In the listing below, find the line holding "UV LAESR CODING SYSTEM" and the line holding "Slot Magazine". Write out those two lines and all lines between, exactly, and nothing more.

==================================================

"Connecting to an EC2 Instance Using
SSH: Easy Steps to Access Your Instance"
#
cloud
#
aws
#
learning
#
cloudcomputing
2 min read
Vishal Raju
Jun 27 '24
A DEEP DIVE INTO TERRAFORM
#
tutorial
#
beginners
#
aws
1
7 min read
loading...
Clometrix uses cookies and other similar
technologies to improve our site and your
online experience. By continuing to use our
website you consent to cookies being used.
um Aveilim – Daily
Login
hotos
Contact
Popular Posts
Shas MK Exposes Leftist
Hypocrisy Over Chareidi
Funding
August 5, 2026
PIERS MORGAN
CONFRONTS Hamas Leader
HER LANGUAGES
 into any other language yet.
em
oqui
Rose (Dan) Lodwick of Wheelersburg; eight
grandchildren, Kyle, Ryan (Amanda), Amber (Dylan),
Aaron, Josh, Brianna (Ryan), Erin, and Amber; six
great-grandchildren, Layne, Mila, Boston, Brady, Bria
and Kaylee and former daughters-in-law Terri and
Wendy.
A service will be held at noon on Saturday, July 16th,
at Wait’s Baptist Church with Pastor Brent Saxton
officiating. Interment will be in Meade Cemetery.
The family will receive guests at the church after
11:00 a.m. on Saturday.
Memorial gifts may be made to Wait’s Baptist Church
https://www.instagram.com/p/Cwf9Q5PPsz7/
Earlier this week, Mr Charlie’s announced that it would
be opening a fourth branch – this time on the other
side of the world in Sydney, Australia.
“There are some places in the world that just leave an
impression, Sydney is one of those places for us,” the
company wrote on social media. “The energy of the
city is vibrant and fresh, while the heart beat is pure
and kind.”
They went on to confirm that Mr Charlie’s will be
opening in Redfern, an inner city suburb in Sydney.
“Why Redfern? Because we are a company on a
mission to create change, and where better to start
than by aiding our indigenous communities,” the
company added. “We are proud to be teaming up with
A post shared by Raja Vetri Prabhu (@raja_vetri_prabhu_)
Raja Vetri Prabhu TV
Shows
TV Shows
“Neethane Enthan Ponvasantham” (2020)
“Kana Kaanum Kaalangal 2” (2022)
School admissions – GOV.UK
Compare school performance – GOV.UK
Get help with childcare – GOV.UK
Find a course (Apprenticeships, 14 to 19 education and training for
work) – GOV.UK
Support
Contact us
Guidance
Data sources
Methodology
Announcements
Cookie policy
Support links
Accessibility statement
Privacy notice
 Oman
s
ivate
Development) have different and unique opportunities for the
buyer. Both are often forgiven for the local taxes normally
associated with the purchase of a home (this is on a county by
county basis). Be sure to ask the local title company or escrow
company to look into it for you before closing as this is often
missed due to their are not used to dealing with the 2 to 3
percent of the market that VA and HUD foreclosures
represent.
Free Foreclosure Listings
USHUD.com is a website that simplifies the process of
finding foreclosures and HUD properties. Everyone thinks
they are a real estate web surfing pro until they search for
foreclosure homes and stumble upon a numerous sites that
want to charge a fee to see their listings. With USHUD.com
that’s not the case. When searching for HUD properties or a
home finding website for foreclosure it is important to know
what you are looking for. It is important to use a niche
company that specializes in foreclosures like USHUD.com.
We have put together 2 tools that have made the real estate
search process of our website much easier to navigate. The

==================================================

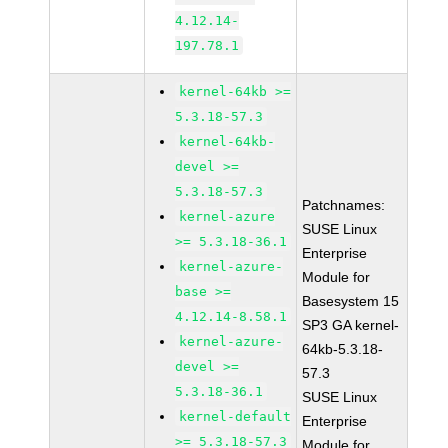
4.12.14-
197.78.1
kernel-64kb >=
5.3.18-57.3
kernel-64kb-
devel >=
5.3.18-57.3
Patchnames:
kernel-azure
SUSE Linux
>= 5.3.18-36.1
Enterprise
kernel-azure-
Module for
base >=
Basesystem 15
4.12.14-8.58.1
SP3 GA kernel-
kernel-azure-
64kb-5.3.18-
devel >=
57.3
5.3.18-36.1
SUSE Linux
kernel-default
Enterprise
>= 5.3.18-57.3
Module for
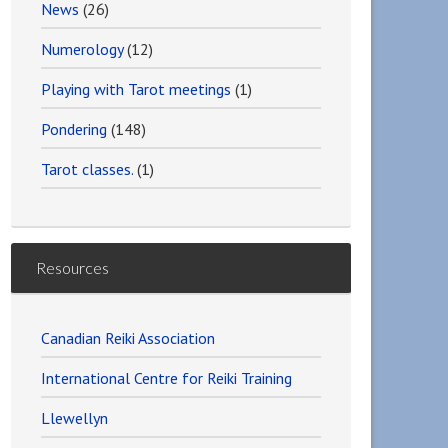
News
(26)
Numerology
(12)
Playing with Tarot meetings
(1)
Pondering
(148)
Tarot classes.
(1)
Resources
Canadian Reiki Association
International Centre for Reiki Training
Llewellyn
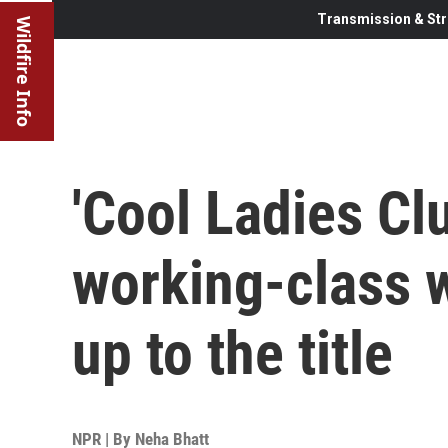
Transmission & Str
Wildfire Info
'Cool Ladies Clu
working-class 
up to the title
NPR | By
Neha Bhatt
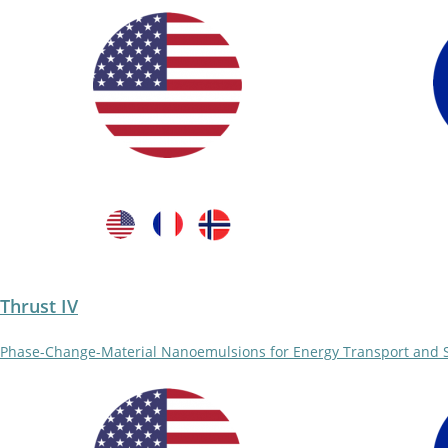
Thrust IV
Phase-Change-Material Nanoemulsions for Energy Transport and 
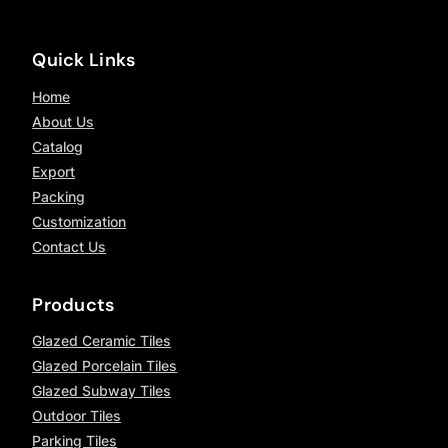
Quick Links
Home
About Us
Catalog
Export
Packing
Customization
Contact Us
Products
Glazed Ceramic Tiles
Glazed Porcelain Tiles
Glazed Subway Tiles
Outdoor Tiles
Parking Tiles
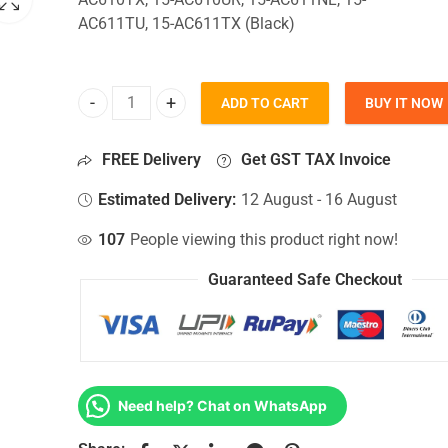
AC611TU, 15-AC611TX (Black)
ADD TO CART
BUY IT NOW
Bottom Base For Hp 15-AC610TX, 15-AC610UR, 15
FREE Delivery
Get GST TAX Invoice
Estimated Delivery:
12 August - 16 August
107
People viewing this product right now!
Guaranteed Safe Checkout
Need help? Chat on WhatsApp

==================================================

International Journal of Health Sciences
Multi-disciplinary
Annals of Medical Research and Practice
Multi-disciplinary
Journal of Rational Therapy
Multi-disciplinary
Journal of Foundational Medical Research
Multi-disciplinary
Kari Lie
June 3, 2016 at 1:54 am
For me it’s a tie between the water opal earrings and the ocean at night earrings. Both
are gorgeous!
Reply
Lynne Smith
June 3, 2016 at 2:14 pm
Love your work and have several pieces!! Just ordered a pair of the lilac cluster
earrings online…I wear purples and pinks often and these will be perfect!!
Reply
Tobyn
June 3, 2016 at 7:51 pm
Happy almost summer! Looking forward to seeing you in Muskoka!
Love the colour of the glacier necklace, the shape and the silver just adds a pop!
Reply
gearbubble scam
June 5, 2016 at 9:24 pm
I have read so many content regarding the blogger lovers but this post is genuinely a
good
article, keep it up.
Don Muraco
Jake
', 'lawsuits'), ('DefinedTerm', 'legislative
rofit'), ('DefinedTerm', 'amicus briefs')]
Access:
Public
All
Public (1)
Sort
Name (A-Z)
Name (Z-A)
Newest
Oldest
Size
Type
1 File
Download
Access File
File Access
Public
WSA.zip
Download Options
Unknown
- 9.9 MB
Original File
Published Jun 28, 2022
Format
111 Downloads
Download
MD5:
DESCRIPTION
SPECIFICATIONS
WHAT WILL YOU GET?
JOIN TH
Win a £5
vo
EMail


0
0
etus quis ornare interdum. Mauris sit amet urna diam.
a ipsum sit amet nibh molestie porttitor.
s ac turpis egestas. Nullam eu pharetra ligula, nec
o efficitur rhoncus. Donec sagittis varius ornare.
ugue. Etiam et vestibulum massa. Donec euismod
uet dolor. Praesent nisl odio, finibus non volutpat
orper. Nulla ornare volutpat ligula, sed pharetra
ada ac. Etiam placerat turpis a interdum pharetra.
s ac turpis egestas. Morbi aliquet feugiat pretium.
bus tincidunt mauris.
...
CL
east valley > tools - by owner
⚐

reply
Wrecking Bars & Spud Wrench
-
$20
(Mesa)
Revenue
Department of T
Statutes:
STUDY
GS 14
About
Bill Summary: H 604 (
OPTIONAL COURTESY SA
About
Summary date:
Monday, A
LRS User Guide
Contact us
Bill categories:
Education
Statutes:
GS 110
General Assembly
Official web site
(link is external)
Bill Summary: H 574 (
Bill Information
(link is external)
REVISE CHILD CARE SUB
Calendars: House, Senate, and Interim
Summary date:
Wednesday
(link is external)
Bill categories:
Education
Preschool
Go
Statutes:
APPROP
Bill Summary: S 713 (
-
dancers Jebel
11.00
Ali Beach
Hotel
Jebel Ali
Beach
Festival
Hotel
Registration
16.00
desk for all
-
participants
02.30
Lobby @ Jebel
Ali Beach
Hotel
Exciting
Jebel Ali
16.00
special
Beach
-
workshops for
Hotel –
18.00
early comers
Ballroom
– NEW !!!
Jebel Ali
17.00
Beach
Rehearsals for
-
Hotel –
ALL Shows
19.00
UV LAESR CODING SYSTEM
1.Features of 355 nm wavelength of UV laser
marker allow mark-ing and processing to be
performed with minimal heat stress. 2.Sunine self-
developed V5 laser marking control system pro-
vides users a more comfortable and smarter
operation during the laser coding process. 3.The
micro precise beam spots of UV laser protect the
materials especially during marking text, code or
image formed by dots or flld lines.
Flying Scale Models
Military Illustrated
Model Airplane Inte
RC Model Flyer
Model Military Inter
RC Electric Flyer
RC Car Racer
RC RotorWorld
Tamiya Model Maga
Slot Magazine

==================================================

Task solution:
UV LAESR CODING SYSTEM
1.Features of 355 nm wavelength of UV laser
marker allow mark-ing and processing to be
performed with minimal heat stress. 2.Sunine self-
developed V5 laser marking control system pro-
vides users a more comfortable and smarter
operation during the laser coding process. 3.The
micro precise beam spots of UV laser protect the
materials especially during marking text, code or
image formed by dots or flld lines.
Flying Scale Models
Military Illustrated
Model Airplane Inte
RC Model Flyer
Model Military Inter
RC Electric Flyer
RC Car Racer
RC RotorWorld
Tamiya Model Maga
Slot Magazine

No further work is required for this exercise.